I disagreed with the notion that time healed. Life was never the same without Frishta. I never managed to fix my grief, but succeeded in coping with my feelings and focused on my caring responsibilities for my parents and sisters, as well as Baktash and Mr Barmak’s families who were now based in Pakistan, until one day in Moscow they called to plead for a large sum to apply for ‘a widow visa’ to America. After receiving the money, both families never spoke to me; my father’s relative, Shujah, told me he’d never seen them and their flats were ‘grabbed’ by warlords. I prayed they made it to their destination and forgot about them – not about Frishta. At times little things like Ahmad Zahir’s or Farhad Darya’s songs or Schwarzenegger’s movies overwhelmed me with grief. But then I’d hear Frishta’s voice, Don’t allow bullies to shatter your dreams. I’d perform ablutions, pray nafl-prayers, supererogatory prayers, read the Quran, pray for Frishta, and carry on concentrating on my responsibilities: something Frishta would have wanted me to do if she was around. Every time I faced a situation where another person or I was unfairly treated and my heart wanted to abandon me, Frishta’s voice whispered in my ear: Take refuge in Khuda jan. Once He protects you, no one will overcome you.

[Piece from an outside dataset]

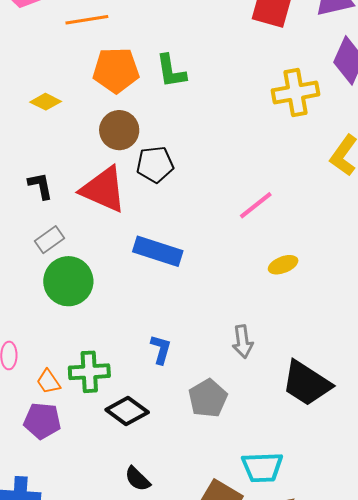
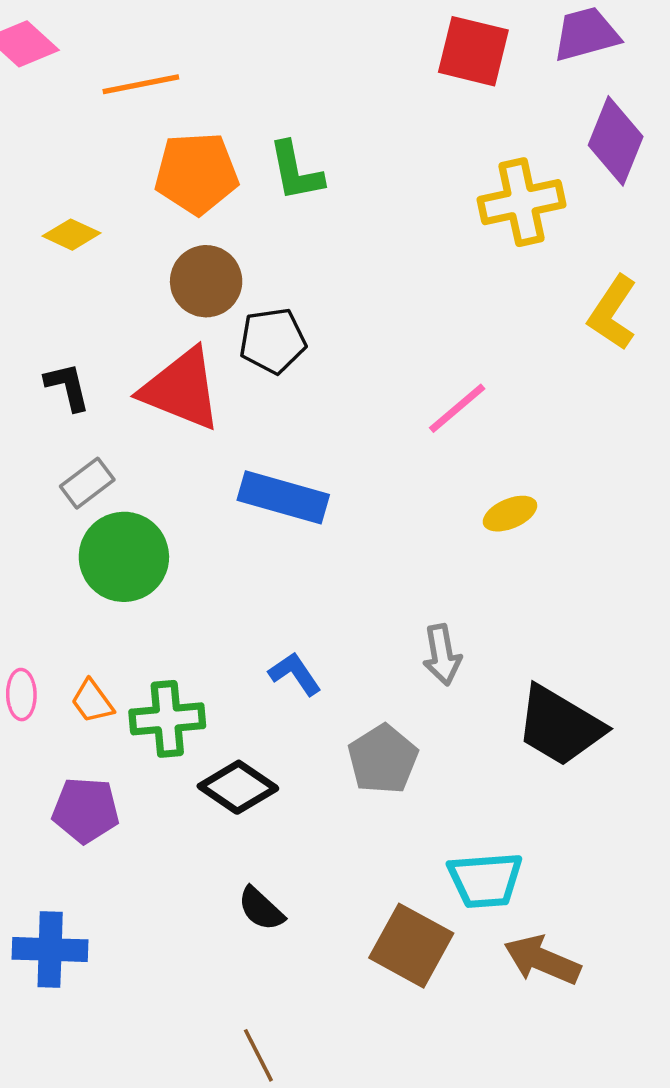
blue L-shape: (161, 349) -> (295, 674), turned -48
orange trapezoid: (48, 382) -> (92, 701), moved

While Afghans in their debates in the Sevastopol Hotel blamed each other for their ills, I blamed Afghanistan and all those who lived in it and vowed to cease all my connections to my watan. Nothing was left to connect with, anyway, and the time had come to journey further away in search of what our watan had taken away from us: peace, security and dignity. Whereas some enjoyed the kebab-drink-and-women aspect of life, most Afghans saw Moscow as a platform to the West and toiled from 4am to 9pm to save up. I hated both the political debates and Moscow’s liberal life. As I made enough money for the human traffickers, Mour and I began to persuade Agha to leave for the West where Agha could get help for his alcohol addiction, and where I could restart education and my sisters further theirs; years of coaxing resulted in Mour agreeing to send her daughters to university. Once the Taliban hanged Najibullah and dashed Agha’s hopes of serving as an advisor or minister, Agha gave in. After working for three years and eight months in Moscow – three years and eight months of humiliation, indignation and random Moscow Police checks when you either had to pay a bribe or get a beating – we left for England. I was filled with trepidation on the day the human trafficker placed us on the train to Ukraine; I feared something bad was about to happen.